▸ **TASK MATERIAL**
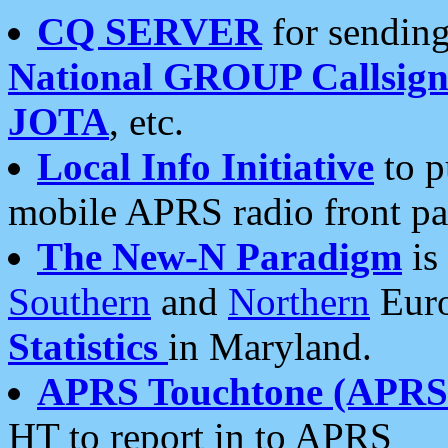
CQ SERVER
for sending
National GROUP Callsign
JOTA
, etc.
Local Info Initiative
to p
mobile APRS radio front pa
The New-N Paradigm
is
Southern
and
Northern
Euro
Statistics
in Maryland.
APRS Touchtone (APRSt
HT to report in to APRS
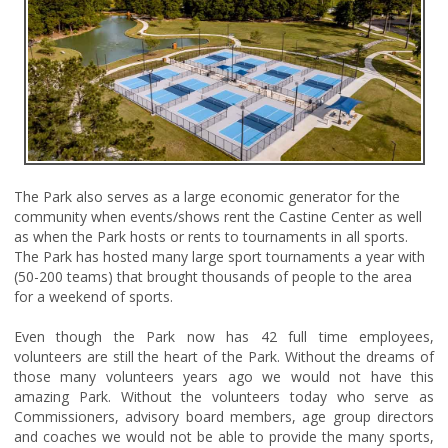
The Park also serves as a large economic generator for the
community when events/shows rent the Castine Center as well
as when the Park hosts or rents to tournaments in all sports.
The Park has hosted many large sport tournaments a year with
(50-200 teams) that brought thousands of people to the area
for a weekend of sports.
Even though the Park now has 42 full time employees,
volunteers are still the heart of the Park. Without the dreams of
those many volunteers years ago we would not have this
amazing Park. Without the volunteers today who serve as
Commissioners, advisory board members, age group directors
and coaches we would not be able to provide the many sports,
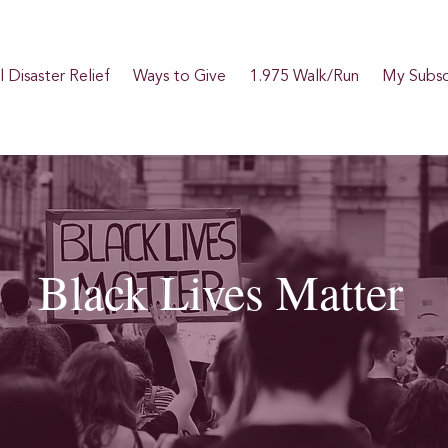
 Disaster Relief
Ways to Give
1.975 Walk/Run
My Subsc
Black Lives Matter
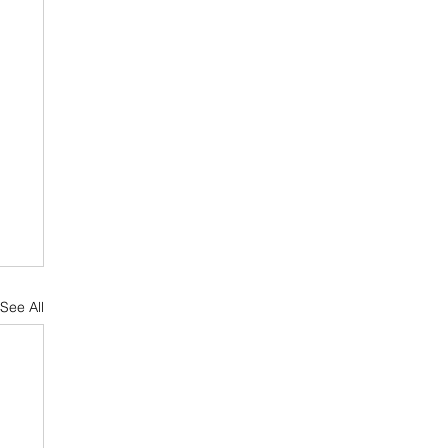
See All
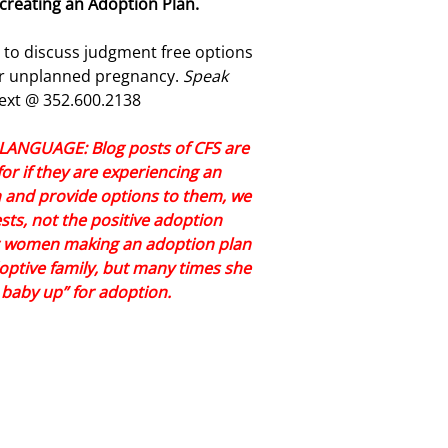
creating an Adoption Plan.
t to discuss judgment free options
our unplanned pregnancy.
Speak
ext @ 352.600.2138
NGUAGE: Blog posts of CFS are
or if they are experiencing an
and provide options to them, we
ts, not the positive adoption
er women making an adoption plan
doptive family, but many times she
y baby up” for adoption.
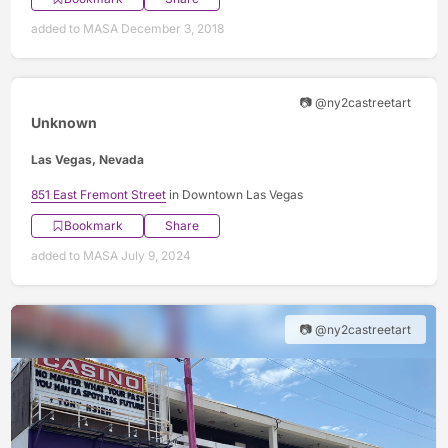
added to MASA December 3, 2018
📷 @ny2castreetart
Unknown
Las Vegas, Nevada
851 East Fremont Street
in Downtown Las Vegas
Bookmark
Share
added to MASA July 9, 2024
📷 @ny2castreetart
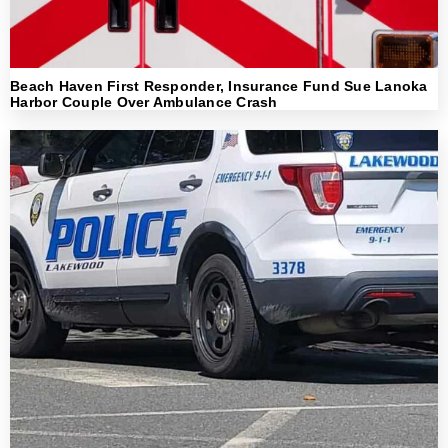
Beach Haven First Responder, Insurance Fund Sue Lanoka
Harbor Couple Over Ambulance Crash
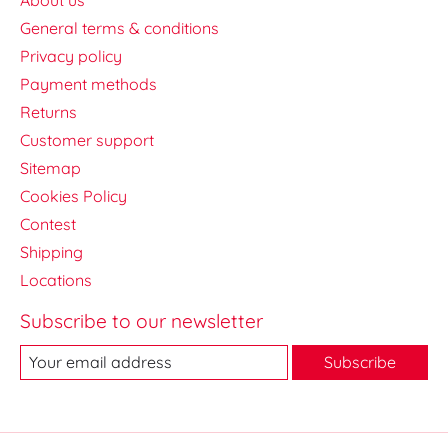
General terms & conditions
Privacy policy
Payment methods
Returns
Customer support
Sitemap
Cookies Policy
Contest
Shipping
Locations
Subscribe to our newsletter
Subscribe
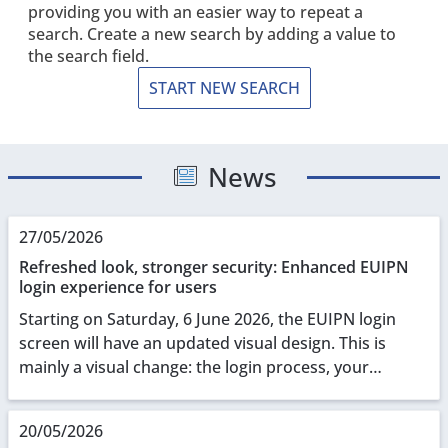
providing you with an easier way to repeat a
search. Create a new search by adding a value to
the search field.
START NEW SEARCH
News
27/05/2026
Refreshed look, stronger security: Enhanced EUIPN
login experience for users
Starting on Saturday, 6 June 2026, the EUIPN login
screen will have an updated visual design. This is
mainly a visual change: the login process, your
credentials, and all underlying functionalities r...
20/05/2026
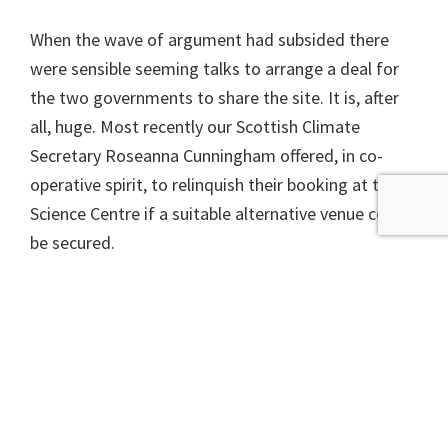
When the wave of argument had subsided there
were sensible seeming talks to arrange a deal for
the two governments to share the site. It is, after
all, huge. Most recently our Scottish Climate
Secretary Roseanna Cunningham offered, in co-
operative spirit, to relinquish their booking at the
Science Centre if a suitable alternative venue could
be secured.
I have no doubt that some great things will happen
at the Science Centre during the COP but sadly I
fear the wrangling is not yet over, since it is not
obvious that such an ‘suitable alternative’ exists,
certainly not close to the venue for the official
talks.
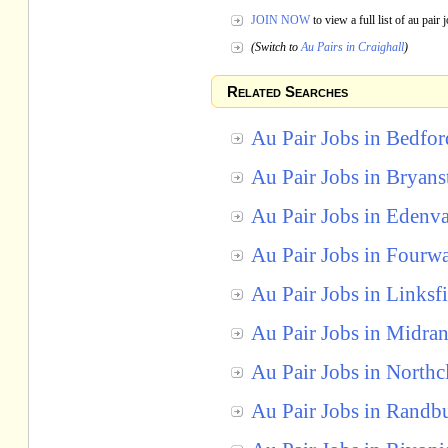
JOIN NOW
to view a full list of au pair
(Switch to
Au Pairs in Craighall
)
Related Searches
Au Pair Jobs in Bedfo
Au Pair Jobs in Bryans
Au Pair Jobs in Edenva
Au Pair Jobs in Fourw
Au Pair Jobs in Linksf
Au Pair Jobs in Midra
Au Pair Jobs in Northcl
Au Pair Jobs in Randb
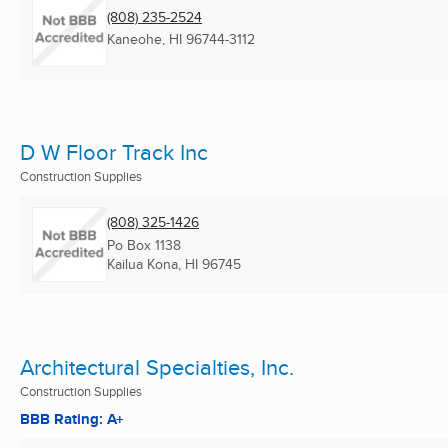
(808) 235-2524
Kaneohe, HI
96744-3112
D W Floor Track Inc
Construction Supplies
(808) 325-1426
Po Box 1138
Kailua Kona, HI
96745
Architectural Specialties, Inc.
Construction Supplies
BBB Rating: A+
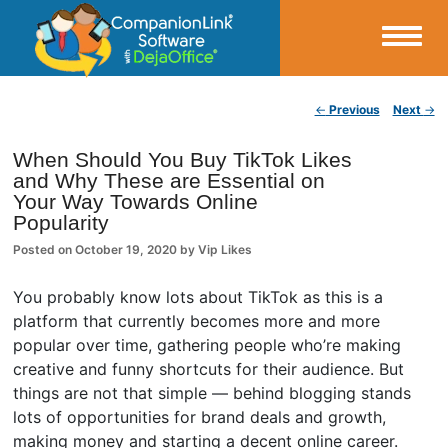
Small Business Productivity, Tools and Tips – Android and iPhone Sync
Post navigation
←
Previous
Next
→
CompanionLink Blog
When Should You Buy TikTok Likes
and Why These are Essential on
Your Way Towards Online
Popularity
Posted on
October 19, 2020
by
Vip Likes
You probably know lots about TikTok as this is a
platform that currently becomes more and more
popular over time, gathering people who’re making
creative and funny shortcuts for their audience. But
things are not that simple — behind blogging stands
lots of opportunities for brand deals and growth,
making money and starting a decent online career.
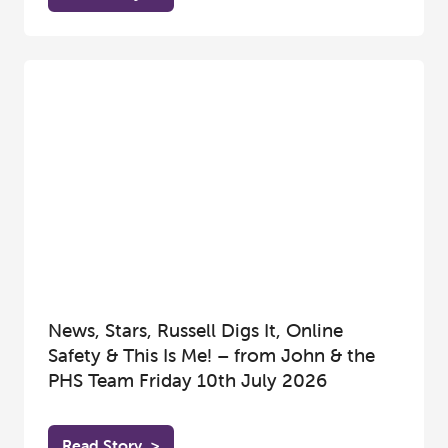
News, Stars, Russell Digs It, Online
Safety & This Is Me! – from John & the
PHS Team Friday 10th July 2026
Read Story
>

▸ **PROBLEM STATEMENT**
Copy only what lies between the line with "(808) 235-2524" and the line with "things are not", those two lines included, exactly as given above; pictures stay out.

▸ **ANSWER TO THIS TASK**
(808) 235-2524
Kaneohe, HI
96744-3112
D W Floor Track Inc
Construction Supplies
(808) 325-1426
Po Box 1138
Kailua Kona, HI
96745
Architectural Specialties, Inc.
Construction Supplies
BBB Rating: A+
Small Business Productivity, Tools and Tips – Android and iPhone Sync
Post navigation
←
Previous
Next
→
CompanionLink Blog
When Should You Buy TikTok Likes
and Why These are Essential on
Your Way Towards Online
Popularity
Posted on
October 19, 2020
by
Vip Likes
You probably know lots about TikTok as this is a
platform that currently becomes more and more
popular over time, gathering people who’re making
creative and funny shortcuts for their audience. But
things are not that simple — behind blogging stands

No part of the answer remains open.